**DATA TO PROCESS:**
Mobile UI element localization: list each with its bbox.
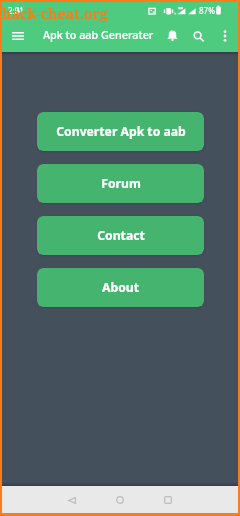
button[interactable]: Recent apps [156, 488, 180, 512]
staticText: About [102, 279, 139, 296]
button[interactable]: Forum [37, 164, 204, 203]
staticText: 2:01 [8, 5, 24, 16]
button[interactable]: More options [213, 24, 237, 48]
button[interactable]: Home [108, 488, 132, 512]
staticText: Converter Apk to aab [56, 123, 186, 140]
button[interactable]: About [37, 268, 204, 307]
staticText: hack-cheat.org [2, 4, 108, 23]
button[interactable]: Back [60, 488, 84, 512]
button[interactable]: Search [187, 25, 211, 49]
button[interactable]: Navigation menu [6, 24, 30, 48]
button[interactable]: Converter Apk to aab [37, 112, 204, 151]
staticText: Contact [97, 227, 145, 244]
staticText: 87% [199, 5, 215, 16]
staticText: Apk to aab Generater [43, 27, 154, 42]
button[interactable]: Contact [37, 216, 204, 255]
staticText: Forum [101, 175, 141, 192]
button[interactable]: Notifications [160, 23, 184, 47]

**ACTIVITY:** Write everything in the records out exactly, apart from the pictures.

**EXERCISE ANSWER:**
Mobile UI element localization: list each with its bbox.
button[interactable]: Recent apps [156, 488, 180, 512]
staticText: About [102, 279, 139, 296]
button[interactable]: Forum [37, 164, 204, 203]
staticText: 2:01 [8, 5, 24, 16]
button[interactable]: More options [213, 24, 237, 48]
button[interactable]: Home [108, 488, 132, 512]
staticText: Converter Apk to aab [56, 123, 186, 140]
button[interactable]: About [37, 268, 204, 307]
staticText: hack-cheat.org [2, 4, 108, 23]
button[interactable]: Back [60, 488, 84, 512]
button[interactable]: Search [187, 25, 211, 49]
button[interactable]: Navigation menu [6, 24, 30, 48]
button[interactable]: Converter Apk to aab [37, 112, 204, 151]
staticText: Contact [97, 227, 145, 244]
staticText: 87% [199, 5, 215, 16]
staticText: Apk to aab Generater [43, 27, 154, 42]
button[interactable]: Contact [37, 216, 204, 255]
staticText: Forum [101, 175, 141, 192]
button[interactable]: Notifications [160, 23, 184, 47]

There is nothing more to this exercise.